Non scenderemo troppo nello specifico su questo argomento perchè i campi d'applicazione sono davvero molteplici e in molti casi, sono gli operatori di prestampa a decidere quando è meglio "bucare" un oggetto. Di base c'è da dire che nel 99% dei casi i colori si sovrappongono e quindi non è necessario apportare modifiche ai documenti. Tuttavia, in alcuni casi, dobbiamo operare manualmente; immaginiamo un box nero 100% sovrapposto parzialmente su un oggetto ciano e, in un altro punto, su una grafica magenta: il risultato in stampa sarebbe un box nero, con una dominante ciano in un punto e magenta in un altro. Di certo il risultato non soddisferebbe le aspettative. In questi casi, appunto, dobbiamo "bucare" il box nero e per farlo abbiamo due metodi. Il primo è quello di utilizzare gli strumenti messi a disposizione nei programmi di composizione (come in Illustrator e in Indesign che, per esempio, gestiscono le sovrastampe dal pannello Attributi). Tuttavia, PitStop Professional rimane il mio programma preferito: generate pure il pdf con le impostazioni standard... in caso di problemi, con PitStop riuscirete a risolvere qualsiasi problema, sovrastampe incluse!

EFFETTI E TRASPARENZE

Gioia e delizia di qualsiasi grafico... eppure, inspiegabilmente, da sempre considerata un argomento scottante per la maggior parte degli operatori di prestampa.
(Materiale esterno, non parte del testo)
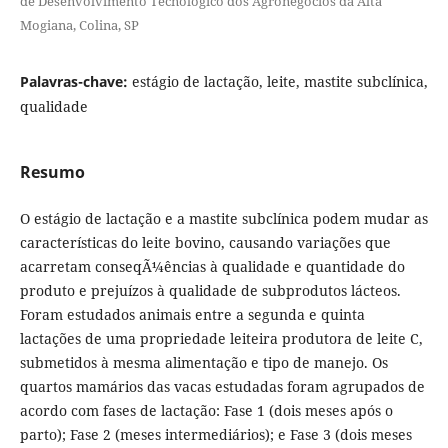
de Desenvolvimento Tecnológico dos Agronegócios da Alta
Mogiana, Colina, SP
Palavras-chave:
estágio de lactação, leite, mastite subclínica,
qualidade
Resumo
O estágio de lactação e a mastite subclínica podem mudar as
características do leite bovino, causando variações que
acarretam conseqÃ¼ências à qualidade e quantidade do
produto e prejuízos à qualidade de subprodutos lácteos.
Foram estudados animais entre a segunda e quinta
lactações de uma propriedade leiteira produtora de leite C,
submetidos à mesma alimentação e tipo de manejo. Os
quartos mamários das vacas estudadas foram agrupados de
acordo com fases de lactação: Fase 1 (dois meses após o
parto); Fase 2 (meses intermediários); e Fase 3 (dois meses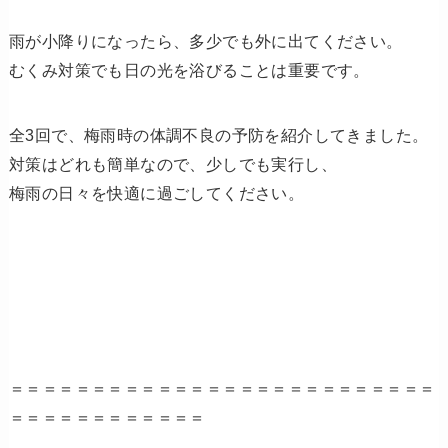
雨が小降りになったら、多少でも外に出てください。
むくみ対策でも日の光を浴びることは重要です。
全3回で、梅雨時の体調不良の予防を紹介してきました。
対策はどれも簡単なので、少しでも実行し、
梅雨の日々を快適に過ごしてください。
＝＝＝＝＝＝＝＝＝＝＝＝＝＝＝＝＝＝＝＝＝＝＝＝＝＝
＝＝＝＝＝＝＝＝＝＝＝＝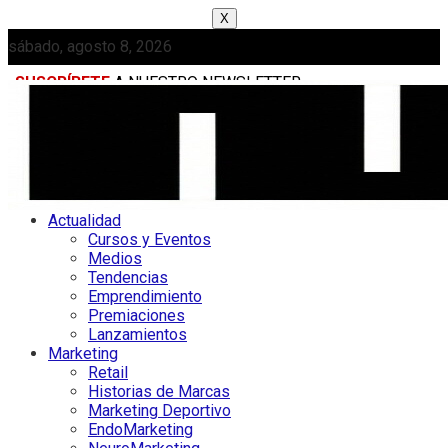
X
sábado, agosto 8, 2026
SUSCRÍBETE
A NUESTRO NEWSLETTER
MEDIAKIT
Actualidad
Cursos y Eventos
Medios
Tendencias
Emprendimiento
Premiaciones
Lanzamientos
Marketing
Retail
Historias de Marcas
Marketing Deportivo
EndoMarketing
Adobe e co. hanno fatto passi da gigante nella gestione delle trasparenze e, a differenza di qualche anno fa, c'è meno margine d'errore. Una soluzione che consiglio a grafici e addetti ai lavori - in caso di emergenza - è sicuramente quella di salvare il pdf con una versione di compatibilità non superiore a 1.3 o, nonostante porti ad un risultato identico, generare un postscript dal comando Stampa. Tuttavia i rip di ultima generazione digeriscono bene i pdf con compatibilità superiore: confrontarsi sempre con chi utilizzarà i file dopo di voi, questo è il segreto!